WarioWare games have appeared across a few platforms over the years: two on the GBA, two on the original DS, one exclusively for the DSi, one on the Wii, and a series spin-off on the Wii U. Each release since Microgame$ has emphasized its unique hardware in one way or another, whether by exposing a console’s built-in tricks or, in the case of the GBA’s WarioWare Twisted, utilizing a gyrometer and rumble feature built into a cartridge. As a result, an encyclopedic WarioWare anthology would require a few things: a touchscreen, a gyroscope attached to a screen, an accelerometer attached to a remote, a camera, and support for user-created content.
WWG leaves a few of those options out of the running—namely, anything from the Wii’s Smooth Moves or the DSi’s Snapped. Most of WWG‘s mini-games fall under one of three umbrellas. “Mash” games use a D-pad and one button; “twist” games force players to rotate the 3DS to move things around the screen; and “touch” games are completed by tapping and dragging a stylus on the bottom touchscreen.
The game starts by asking players to beat “story” levels, which focus on one of the three main control types—meaning, you’ll face 15-25 mini-games in a row that must be controlled using only “mash,” only “twist,” and so on. These are solid enough, but WWG is at its best when you’ve beaten the main game and unlocked “challenge” mixes of various mini-games. In these challenge modes, Wario will serve any of the package’s mini-games at random, and while some of these modes offer brief hints to which control type is about to appear, harder versions do not.
Once I got to these modes, I realized how meek the default, no-surprises content felt in comparison. The challenge ramp-up is probably perfect for anybody new to Wario’s bizarre, dorky, and sometimes gross mini-games, but I’ve been down this road before. Because I don’t have all of the original games handy, I can only estimate (having beaten every WarioWare game) that roughly two-thirds of WWG‘s mini-games come from older titles. The math isn’t important, however, because the mechanics of all 300 games are absolutely familiar.
WarioWare games have never been about the individual mini-games being so precious that they deserve memorializing.
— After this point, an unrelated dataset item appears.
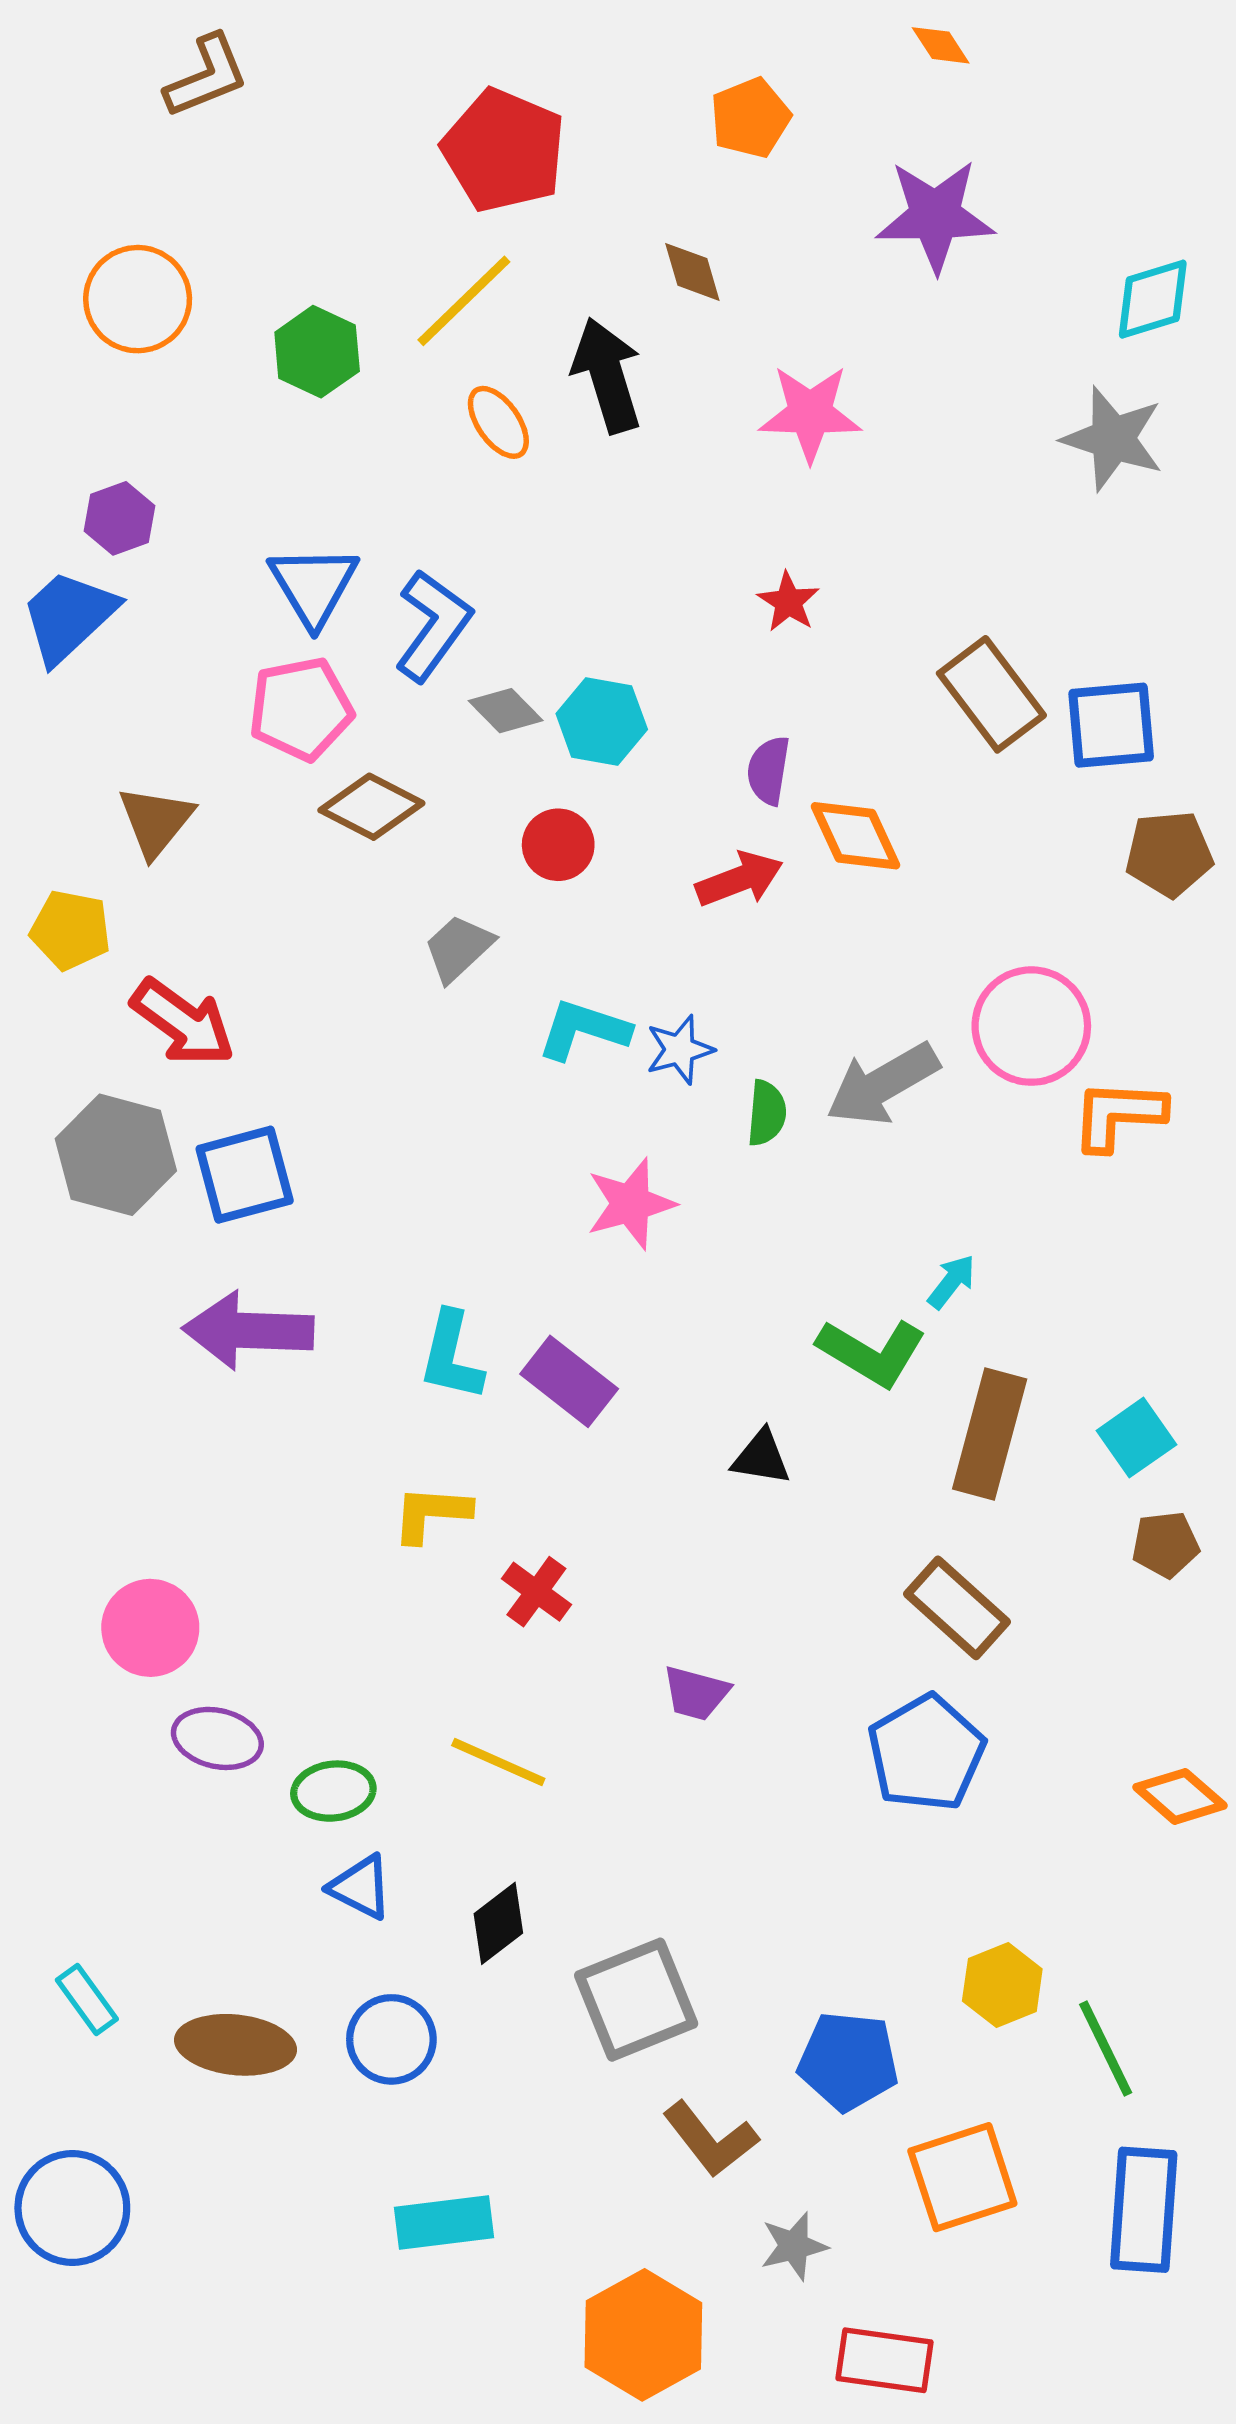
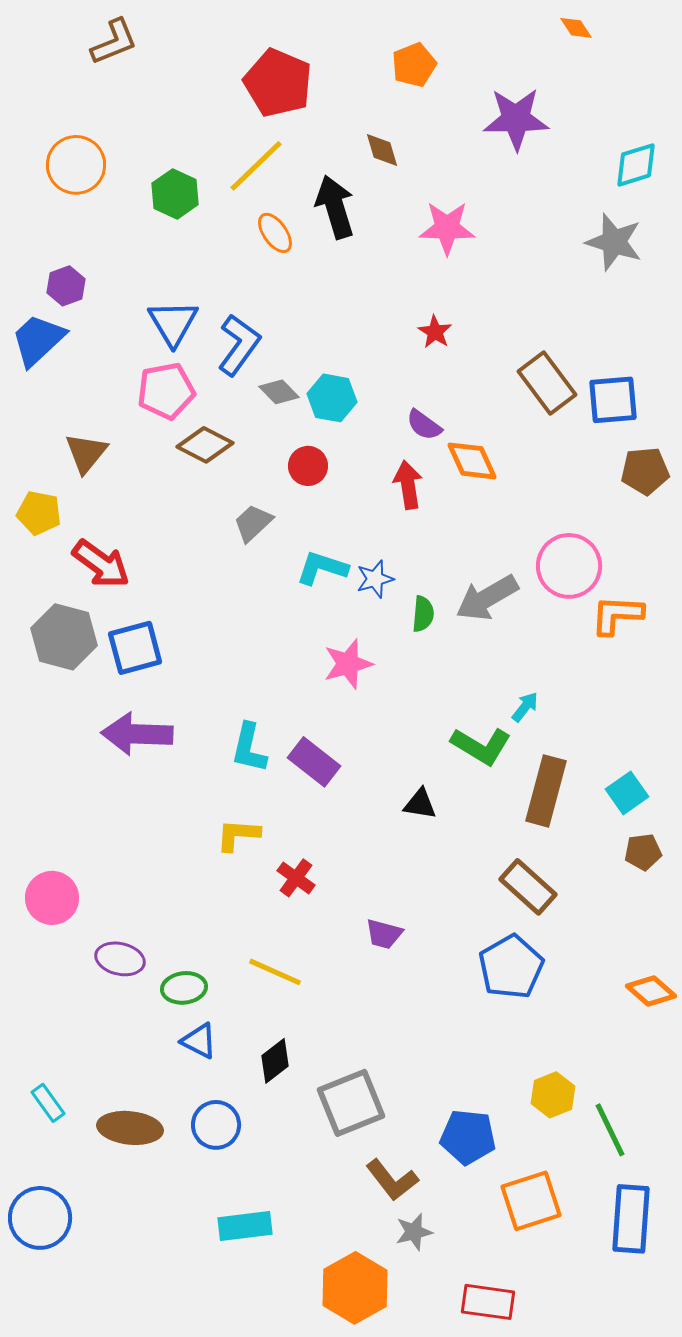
orange diamond: (941, 45) -> (576, 28), moved
purple semicircle: (768, 770) -> (424, 425), turned -63
red arrow: (739, 879) -> (408, 485), turned -78
pink circle: (150, 1628) -> (52, 898), moved
gray star: (794, 2246) -> (414, 1232), moved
Instead, these tiny blips add up to a bewildering experience—where you’re plucking nose hairs one moment, then protecting a kitty from the rain, then rotating your 3DS to avoid stomping massive feet on tiny underlings. For all of the memorization you might do, a full-game run of varied mini-games still requires some mental calisthenics, and WWG triples the required bandwidth—in its best challenge modes, at least.
Beating the campaign will unlock 80-90 percent of the mini-games, while going back into challenge modes will randomly unearth the remaining mini-games—and you’ll want to do this to unlock a treasure trove of extra stuff. WWG harkens back to the golden years of grinding to unlock a litany of hidden, bonus features, and WWG arguably has the most of these yet in this series. The most fun of these unlockables include lengthy, arcade-caliber games, particularly a new entry in WarioWare’s silly “Mewtroid” spin-off and a solid, motion-controlled clone of the indie iOS hit Desert Golfing.
Sadly, this all hinges on a basic random-unlock system, so you’re stuck unlocking a lot of garbage—including text-only crank phone calls and character-themed alarm clocks. In reviewing the game, I found that the unlocking process was slower when playing the more entertaining challenge mixes of its mini-games. I could earn coins much faster by playing the more repetitive mixes of WWG‘s mini-games. I certainly prefer this path over paid microtransactions, but a poorly managed dribble of unlocks isn’t much better.